Our client, a British supermarket, was reviewing their value strategy to reflect changing customer behaviours and dynamics within the market and needed to understand what shoppers made of their existing value proposition, and how to improve it.
The Challenge
Value was known to be an area of relative weakness for our client (broadly and specifically within convenience), despite having several different value mechanics in place at different store sizes.
Research was required to understand to what extent these existing value mechanisms impacted convenience customers’ value perceptions and which elements to focus on in the future.
Our approach
An initial qualitative phase of research was conducted amongst convenience shoppers through depth interviews to explore what value means in a convenience setting, what indicates value for consumers, and which value mechanics shoppers engage with.
An online survey then quantified the earlier findings, and honed in on one mechanic in particular (meal deals).
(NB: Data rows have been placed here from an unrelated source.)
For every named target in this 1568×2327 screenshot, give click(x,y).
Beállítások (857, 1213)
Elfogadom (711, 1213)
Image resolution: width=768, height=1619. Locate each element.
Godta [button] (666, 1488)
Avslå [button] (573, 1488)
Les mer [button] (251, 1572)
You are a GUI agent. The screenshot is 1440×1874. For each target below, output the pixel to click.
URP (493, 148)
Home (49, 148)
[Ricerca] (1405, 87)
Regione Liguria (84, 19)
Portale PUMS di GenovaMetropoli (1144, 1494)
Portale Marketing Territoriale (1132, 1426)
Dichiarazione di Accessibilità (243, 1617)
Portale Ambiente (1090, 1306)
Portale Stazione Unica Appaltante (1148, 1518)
This helped our client optimise their offering, using a Max Diff to identify what drives perceptions and conversion when buying a meal deal and a concept evaluation to test a few ideas.
The outcome
The research was two-fold: identifying categories to focus the value message on and providing strategic and tactical recommendations on implementation.
Opportunities: the research highlighted the role the meals deals and other categories could play in driving value perceptions of retailers in the convenience channel and differentiate as a result.
Recommendations: we provided recommendations around range, communications, promotional mechanisms and in-store activation to drive the value proposition strategy and optimise its implementation.